To connect to self-signed.badssl.com insecurely, use '--no-check-certificate'.

    The baseline failure confirms that TLS verification is the blocker before you suppress it.

  2. Retry the same request with --no-check-certificate and confirm the TLS error becomes a warning. 
    $ wget --no-check-certificate --spider https://self-signed.badssl.com/
Spider mode enabled. Check if remote file exists.
--2026-04-22 11:31:30--  https://self-signed.badssl.com/
Resolving self-signed.badssl.com (self-signed.badssl.com)... 104.154.89.105
Connecting to self-signed.badssl.com (self-signed.badssl.com)|104.154.89.105|:443... connected.
WARNING: cannot verify self-signed.badssl.com's certificate, issued by 'CN=*.badssl.com,O=BadSSL,L=San Francisco,ST=California,C=US':
  Self-signed certificate encountered.
HTTP request sent, awaiting response... 200 OK
Length: 502 [text/html]
Remote file exists and could contain further links,
but recursion is disabled -- not retrieving.

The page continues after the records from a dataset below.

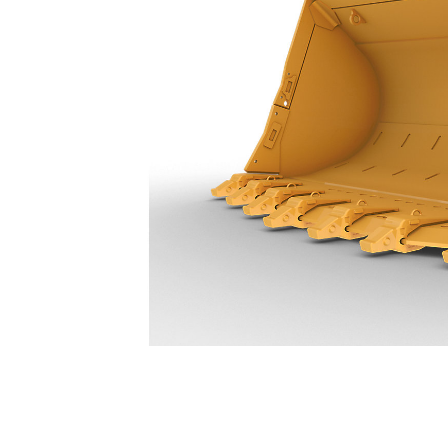
24.5 M³ (32 Yd³) - 627-8404
Ben
Change model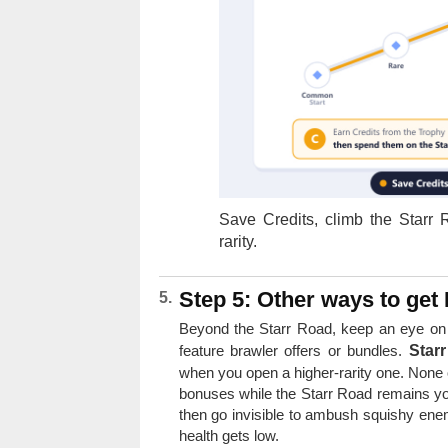
Save Credits, climb the Starr
rarity.
Step 5: Other ways to get 
Beyond the Starr Road, keep an eye on
feature brawler offers or bundles.
Star
when you open a higher-rarity one. None o
bonuses while the Starr Road remains yo
then go invisible to ambush squishy ene
health gets low.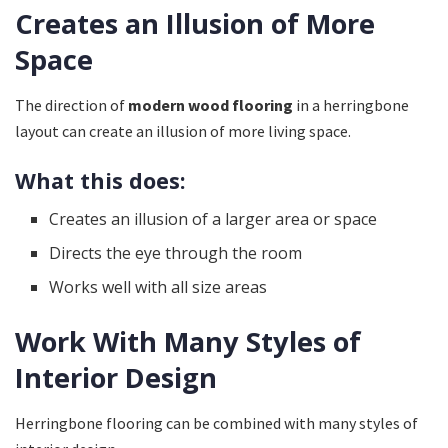
Creates an Illusion of More
Space
The direction of
modern wood flooring
in a herringbone
layout can create an illusion of more living space.
What this does:
Creates an illusion of a larger area or space
Directs the eye through the room
Works well with all size areas
Work With Many Styles of
Interior Design
Herringbone flooring can be combined with many styles of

    Using the flag on one command keeps the unsafe behavior visible and temporary.

  3. Download the page only after you have decided the insecure request is acceptable for this one task. 
    $ wget --no-check-certificate --output-document=self-signed.badssl.html https://self-signed.badssl.com/
--2026-04-22 11:31:56--  https://self-signed.badssl.com/
Resolving self-signed.badssl.com (self-signed.badssl.com)... 104.154.89.105
Connecting to self-signed.badssl.com (self-signed.badssl.com)|104.154.89.105|:443... connected.
WARNING: cannot verify self-signed.badssl.com's certificate, issued by 'CN=*.badssl.com,O=BadSSL,L=San Francisco,ST=California,C=US':
  Self-signed certificate encountered.
HTTP request sent, awaiting response... 200 OK
Length: 502 [text/html]
Saving to: 'self-signed.badssl.html'

     0K                                                       100% 95.7M=0s

2026-04-22 11:31:57 (95.7 MB/s) - 'self-signed.badssl.html' saved [502/502]

    Do not use this mode for credentials, private artifacts, or untrusted networks because wget is no longer verifying server identity.

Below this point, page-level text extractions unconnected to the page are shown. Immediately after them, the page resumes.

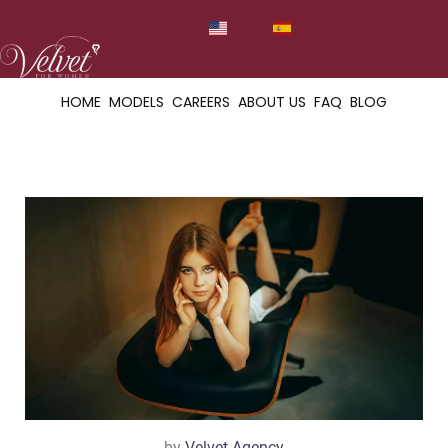
HOME
MODELS
CAREERS
ABOUT US
FAQ
BLOG
by
Velvet Agency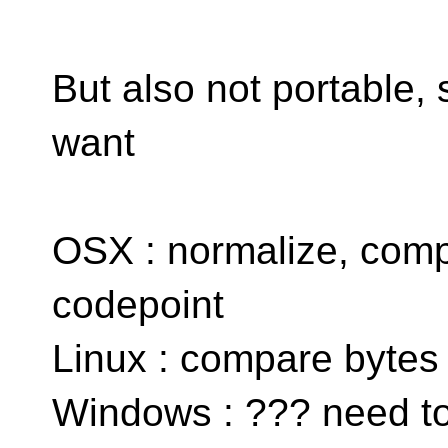
But also not portable,
want
OSX : normalize, comp
codepoint
Linux : compare bytes
Windows : ??? need to 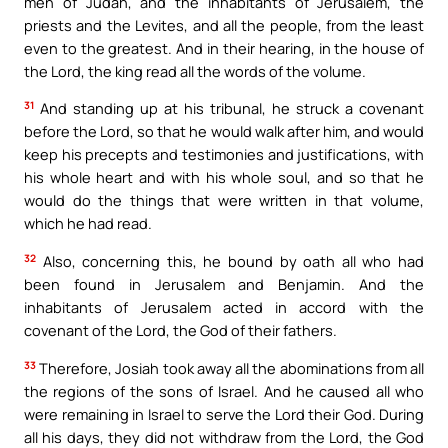
men of Judah, and the inhabitants of Jerusalem, the
priests and the Levites, and all the people, from the least
even to the greatest. And in their hearing, in the house of
the Lord, the king read all the words of the volume.
31
And standing up at his tribunal, he struck a covenant
before the Lord, so that he would walk after him, and would
keep his precepts and testimonies and justifications, with
his whole heart and with his whole soul, and so that he
would do the things that were written in that volume,
which he had read.
32
Also, concerning this, he bound by oath all who had
been found in Jerusalem and Benjamin. And the
inhabitants of Jerusalem acted in accord with the
covenant of the Lord, the God of their fathers.
33
Therefore, Josiah took away all the abominations from all
the regions of the sons of Israel. And he caused all who
were remaining in Israel to serve the Lord their God. During
all his days, they did not withdraw from the Lord, the God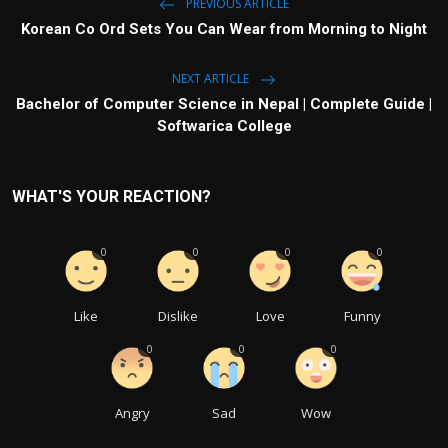
PREVIOUS ARTICLE
Korean Co Ord Sets You Can Wear from Morning to Night
NEXT ARTICLE
Bachelor of Computer Science in Nepal | Complete Guide |
Softwarica College
WHAT'S YOUR REACTION?
0
0
0
0
Like
Dislike
Love
Funny
0
0
0
Angry
Sad
Wow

  4. Put the matching startup-file directive in a preview config file instead of changing your normal profile. 
    insecure-test.wgetrc
check_certificate = off

    Keep the override in a job-local file unless you have a strong reason to make it persistent.

  5. Load the preview file with --config and confirm the same request works without adding the flag to the command line. 
    $ wget --config=insecure-test.wgetrc --spider https://self-signed.badssl.com/
Spider mode enabled. Check if remote file exists.
--2026-04-22 11:32:11--  https://self-signed.badssl.com/
Resolving self-signed.badssl.com (self-signed.badssl.com)... 104.154.89.105
Connecting to self-signed.badssl.com (self-signed.badssl.com)|104.154.89.105|:443... connected.
WARNING: cannot verify self-signed.badssl.com's certificate, issued by 'CN=*.badssl.com,O=BadSSL,L=San Francisco,ST=California,C=US':
  Self-signed certificate encountered.
HTTP request sent, awaiting response... 200 OK
Length: 502 [text/html]
Remote file exists and could contain further links,
but recursion is disabled -- not retrieving.

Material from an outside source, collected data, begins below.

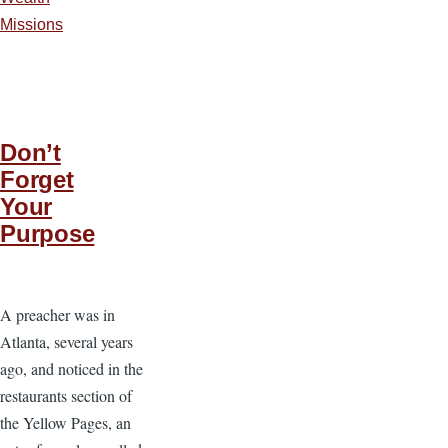
Missions
Don’t
Forget
Your
Purpose
A preacher was in
Atlanta, several years
ago, and noticed in the
restaurants section of
the Yellow Pages, an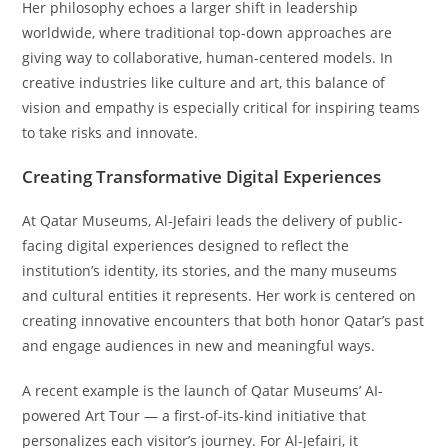
Her philosophy echoes a larger shift in leadership
worldwide, where traditional top-down approaches are
giving way to collaborative, human-centered models. In
creative industries like culture and art, this balance of
vision and empathy is especially critical for inspiring teams
to take risks and innovate.
Creating Transformative Digital Experiences
At Qatar Museums, Al-Jefairi leads the delivery of public-
facing digital experiences designed to reflect the
institution’s identity, its stories, and the many museums
and cultural entities it represents. Her work is centered on
creating innovative encounters that both honor Qatar’s past
and engage audiences in new and meaningful ways.
A recent example is the launch of Qatar Museums’ AI-
powered Art Tour — a first-of-its-kind initiative that
personalizes each visitor’s journey. For Al-Jefairi, it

    Related: How to configure default options in ~/.wgetrc

  6. Remove the temporary config file and downloaded test file when the check is finished. 
    $ rm insecure-test.wgetrc self-signed.badssl.html
  7. Run the plain command again and confirm strict verification is back in place. 
    $ wget --spider https://self-signed.badssl.com/
Spider mode enabled. Check if remote file exists.
--2026-04-22 11:32:11--  https://self-signed.badssl.com/
Resolving self-signed.badssl.com (self-signed.badssl.com)... 104.154.89.105
Connecting to self-signed.badssl.com (self-signed.badssl.com)|104.154.89.105|:443... connected.
ERROR: cannot verify self-signed.badssl.com's certificate, issued by 'CN=*.badssl.com,O=BadSSL,L=San Francisco,ST=California,C=US':
  Self-signed certificate encountered.
To connect to self-signed.badssl.com insecurely, use '--no-check-certificate'.

    Once the temporary file is gone, later wget commands will stop on the certificate again instead of silently trusting it.